Dans l’eau de brassage, le bicarbonate agit comme un contrepoids à l’acidité du malt. Trop faible, il laisse parfois une marge insuffisante aux recettes foncées ; trop élevé, il pousse le moût vers un pH moins favorable à l’assemblage des sucres, à la finesse de l’amertume et à la netteté du profil final. Je vais donc vous montrer ce que fait réellement l’ion HCO3-, comment l’identifier sur une analyse d’eau et quels réglages restent utiles selon le style de bière.

Les points essentiels à garder avant d’ajuster l’eau

  • Le bicarbonate est l’ion qui porte l’alcalinité de l’eau et influence directement le pH du moût.
  • Une eau peut avoir un pH neutre et rester trop alcaline pour une blonde ou une pils.
  • Le bon objectif n’est pas un chiffre isolé de bicarbonate, mais un pH d’empâtage autour de 5,2 à 5,6.
  • Les bières foncées tolèrent mieux une eau plus alcaline, mais elles ne rendent pas l’excès de bicarbonate gratuit.
  • Pour corriger, je préfère d’abord la dilution, le calcium et l’acidification légère, avant les ajustements plus lourds.

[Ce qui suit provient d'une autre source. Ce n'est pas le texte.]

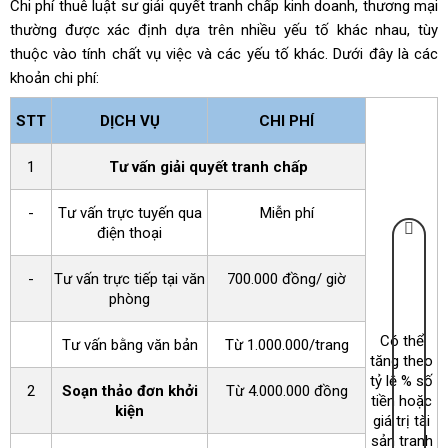
Chi phí thuê luật sư giải quyết tranh chấp kinh doanh, thương mại
thường được xác định dựa trên nhiều yếu tố khác nhau, tùy
thuộc vào tính chất vụ việc và các yếu tố khác. Dưới đây là các
khoản chi phí:
STT
DỊCH VỤ
CHI PHÍ
1
Tư vấn giải quyết tranh chấp
-
Tư vấn trực tuyến qua
Miễn phí
điện thoại
-
Tư vấn trực tiếp tại văn
700.000 đồng/ giờ
phòng
Có thể
Tư vấn bằng văn bản
Từ 1.000.000/trang
tăng theo
tỷ lệ % số
2
Soạn thảo đơn khởi
Từ 4.000.000 đồng
tiền hoặc
kiện
giá trị tài
sản tranh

Ce que recouvre vraiment l’hydrogénocarbonate dans l’eau

Je distingue toujours trois niveaux: le pH, l’alcalinité et la dureté. Le premier est une photo instantanée, le deuxième dit combien d’acide l’eau peut encaisser, et la troisième renseigne surtout sur le calcium et le magnésium disponibles. Dans une eau de brassage, l’hydrogénocarbonate est la forme la plus utile à regarder, parce qu’à pH courant il domine largement sur le carbonate.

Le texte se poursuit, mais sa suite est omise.